# Generating data from the Franke function
In this notebook, our goal is to generate datasets by sampling the Franke function on the rectangle $[0,1]\times[0,1]$, both with and without the presence of added noise. By varying the noise, we obtain different target values, and it will be interesting to study how our regression methods cope with the noise.

In [9]:
import numpy as np
import os
os.sys.path.append(os.path.dirname(os.path.abspath('.')))
import pandas as pd

# Import local modules
from src.data.generate_data import FrankeFunction
from src.features.polynomial import PolynomialFeatures

We begin by creating the features and collecting them in a matrix $X$. Here, we use the class $\texttt{PolynomialFeatures}$ in $\texttt{src.features.polynomial}$.

In [10]:
x = np.arange(0, 1, 0.05)
y = np.arange(0, 1, 0.05)
x, y = np.meshgrid(x, y)
x, y = x.ravel(), y.ravel()
pf = PolynomialFeatures(5)
X = pf.fit_transform(np.c_[x.reshape((-1, 1)), y.reshape((-1, 1))], ['x', 'y'])
names = pf.names

Now, we create the target values by sampling the Franke Function. By varying the noise term, we obtain three different data sets.

In [11]:
z_no_noise = FrankeFunction(x, y, noise=0, seed=43)
z_some_noise = FrankeFunction(x, y, noise=0.1, seed=43)
z_noisy = FrankeFunction(x, y, noise=0.9, seed=43)

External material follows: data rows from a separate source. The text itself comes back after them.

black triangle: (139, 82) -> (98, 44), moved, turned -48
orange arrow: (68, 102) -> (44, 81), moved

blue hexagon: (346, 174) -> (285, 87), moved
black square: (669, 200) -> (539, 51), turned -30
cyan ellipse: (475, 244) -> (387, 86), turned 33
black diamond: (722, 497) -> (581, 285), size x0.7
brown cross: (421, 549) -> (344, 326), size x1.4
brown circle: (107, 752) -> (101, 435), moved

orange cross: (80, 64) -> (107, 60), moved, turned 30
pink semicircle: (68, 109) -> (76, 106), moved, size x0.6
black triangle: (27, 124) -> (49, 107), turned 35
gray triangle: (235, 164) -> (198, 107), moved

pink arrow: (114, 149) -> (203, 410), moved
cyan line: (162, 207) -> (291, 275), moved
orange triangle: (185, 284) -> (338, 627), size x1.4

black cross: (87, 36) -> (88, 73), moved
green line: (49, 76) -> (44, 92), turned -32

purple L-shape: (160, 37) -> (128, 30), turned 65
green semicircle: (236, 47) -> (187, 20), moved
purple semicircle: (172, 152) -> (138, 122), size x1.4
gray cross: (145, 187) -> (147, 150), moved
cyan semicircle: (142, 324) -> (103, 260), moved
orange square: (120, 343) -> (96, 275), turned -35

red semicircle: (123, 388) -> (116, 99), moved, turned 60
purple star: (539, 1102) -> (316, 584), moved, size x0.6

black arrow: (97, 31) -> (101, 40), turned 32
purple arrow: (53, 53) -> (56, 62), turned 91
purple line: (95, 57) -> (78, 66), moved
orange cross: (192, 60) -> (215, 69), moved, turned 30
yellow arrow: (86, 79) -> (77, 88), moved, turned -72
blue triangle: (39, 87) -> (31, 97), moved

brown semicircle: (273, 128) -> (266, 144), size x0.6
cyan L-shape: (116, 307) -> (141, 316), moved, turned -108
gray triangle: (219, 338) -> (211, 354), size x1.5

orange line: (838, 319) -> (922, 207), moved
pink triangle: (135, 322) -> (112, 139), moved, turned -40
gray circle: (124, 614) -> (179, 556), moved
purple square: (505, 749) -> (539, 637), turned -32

Finally, we create $\texttt{.csv}$ files containing the three datasets. Of course, the data could easily be generated on the fly as needed, but I choose to save them to file at this point in order to ensure that our subsequent work will be on those three datasets and nothing else.

In [12]:
df_X = pd.DataFrame(X, columns=names)
df_z_no_noise = pd.DataFrame(z_no_noise.reshape((-1, 1)))
df_z_some_noise = pd.DataFrame(z_some_noise.reshape((-1, 1)))
df_z_noisy = pd.DataFrame(z_noisy.reshape((-1, 1)))
df_X.to_csv('../data/generated/X.csv')
df_z_no_noise.to_csv('../data/generated/no_noise.csv')
df_z_some_noise.to_csv('../data/generated/some_noise.csv')
df_z_noisy.to_csv('../data/generated/noisy.csv')